● ENTRIES PROVIDED

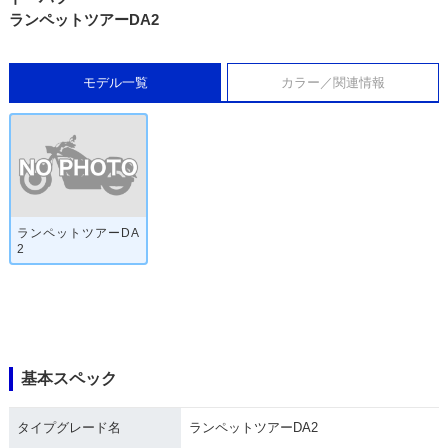
ランペットツアーDA2
モデル一覧
カラー／関連情報
ランペットツアーDA
2
基本スペック
タイプグレード名
ランペットツアーDA2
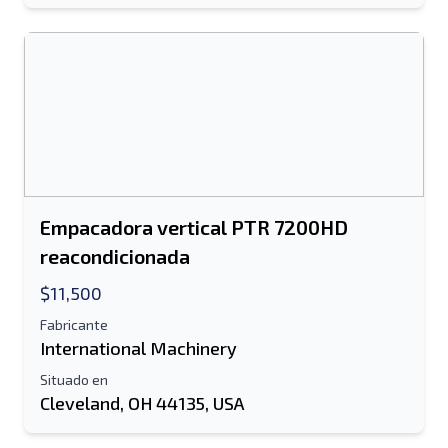
Empacadora vertical PTR 7200HD
reacondicionada
$11,500
Fabricante
International Machinery
Situado en
Cleveland, OH 44135, USA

● AIM OF THE TASK
If a record contains a picture, omit the picture and repeat everything else exactly.

● EXERCISE RESULT
ランペットツアーDA2
モデル一覧
カラー／関連情報
ランペットツアーDA
2
基本スペック
タイプグレード名
ランペットツアーDA2
Empacadora vertical PTR 7200HD
reacondicionada
$11,500
Fabricante
International Machinery
Situado en
Cleveland, OH 44135, USA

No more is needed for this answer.